Der Sommer hat begonnen. Lange Tage, viel Licht, kurze Nächte, wenig Dunkelheit. Die Natur hat ihren Lauf. Sie kümmert sich nicht um Außergewöhnliches, um Corona, Trauerfälle und persönliche Sorgen. Dem Sommer ist es gleichgültig, ob du ihn am Strand verbringst, im Café am Straßenrand mit 1,50 Meter Abstand oder mit heruntergezogenen Jalousien und einem Taschentuch in der Hand in deinem Zuhause.

Fakt ist, dass wir zum Start in diese Jahreszeit das sommersonnigste Wetter haben. Manche denken an die durch den Klimawandel beeinflussten Temperaturen und gucken mit Sorge auf das kletternde Thermometer. Andere suchen gezielt den Schatten, weil es ihnen zu warm ist. Die nächsten können nicht genug von der Sonne kriegen und tanken sie in jeder freien Minute.
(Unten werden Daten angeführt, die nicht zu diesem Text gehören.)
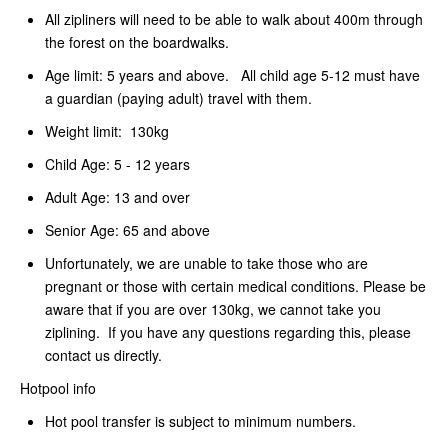
All zipliners will need to be able to walk about 400m through
the forest on the boardwalks.
Age limit: 5 years and above. All child age 5-12 must have
a guardian (paying adult) travel with them.
Weight limit: 130kg
Child Age: 5 - 12 years
Adult Age: 13 and over
Senior Age: 65 and above
Unfortunately, we are unable to take those who are
pregnant or those with certain medical conditions. Please be
aware that if you are over 130kg, we cannot take you
ziplining. If you have any questions regarding this, please
contact us directly.
Hotpool info
Hot pool transfer is subject to minimum numbers.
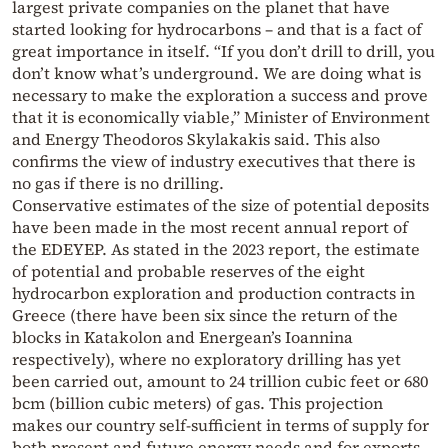
largest private companies on the planet that have
started looking for hydrocarbons – and that is a fact of
great importance in itself. “If you don’t drill to drill, you
don’t know what’s underground. We are doing what is
necessary to make the exploration a success and prove
that it is economically viable,” Minister of Environment
and Energy Theodoros Skylakakis said. This also
confirms the view of industry executives that there is
no gas if there is no drilling.
Conservative estimates of the size of potential deposits
have been made in the most recent annual report of
the EDEYEP. As stated in the 2023 report, the estimate
of potential and probable reserves of the eight
hydrocarbon exploration and production contracts in
Greece (there have been six since the return of the
blocks in Katakolon and Energean’s Ioannina
respectively), where no exploratory drilling has yet
been carried out, amount to 24 trillion cubic feet or 680
bcm (billion cubic meters) of gas. This projection
makes our country self-sufficient in terms of supply for
both present and future energy needs and for exports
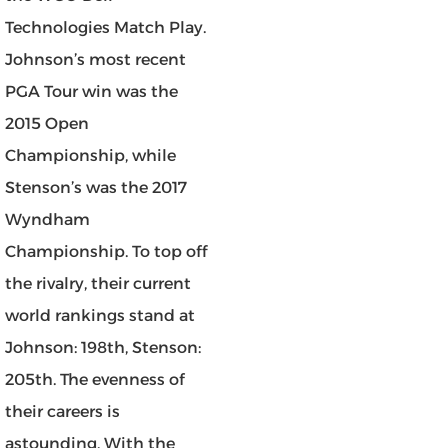
Technologies Match Play.
Johnson’s most recent
PGA Tour win was the
2015 Open
Championship, while
Stenson’s was the 2017
Wyndham
Championship. To top off
the rivalry, their current
world rankings stand at
Johnson: 198th, Stenson:
205th. The evenness of
their careers is
astounding. With the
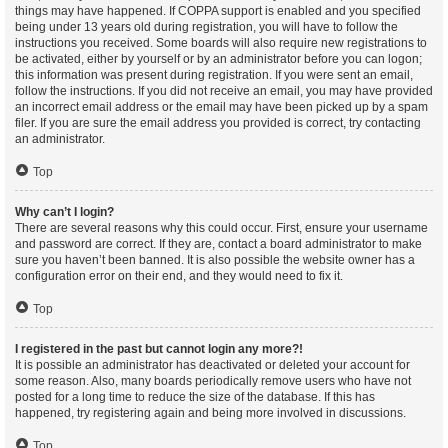
things may have happened. If COPPA support is enabled and you specified
being under 13 years old during registration, you will have to follow the
instructions you received. Some boards will also require new registrations to
be activated, either by yourself or by an administrator before you can logon;
this information was present during registration. If you were sent an email,
follow the instructions. If you did not receive an email, you may have provided
an incorrect email address or the email may have been picked up by a spam
filer. If you are sure the email address you provided is correct, try contacting
an administrator.
Top
Why can’t I login?
There are several reasons why this could occur. First, ensure your username
and password are correct. If they are, contact a board administrator to make
sure you haven’t been banned. It is also possible the website owner has a
configuration error on their end, and they would need to fix it.
Top
I registered in the past but cannot login any more?!
It is possible an administrator has deactivated or deleted your account for
some reason. Also, many boards periodically remove users who have not
posted for a long time to reduce the size of the database. If this has
happened, try registering again and being more involved in discussions.
Top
Ich weiß aus der Begleitung Trauernder, dass viele dem Sommer mit gemischten Gefühlen entgegensehen. Denn das gleißende Licht und der immerwährende Sonnenschein machen ihnen einmal mehr bewusst, wie dunkel und traurig es gerade in ihrem eigenen Leben aussieht. Die Sonne stört mehr, als dass sie wärmt. Und das, was hell und freundlich und Wärme spendend daherkommt, ist nicht zum Aushalten. Es wird durch die Brille der Dunkelheit betrachtet, verliert Glanz und Strahlkraft.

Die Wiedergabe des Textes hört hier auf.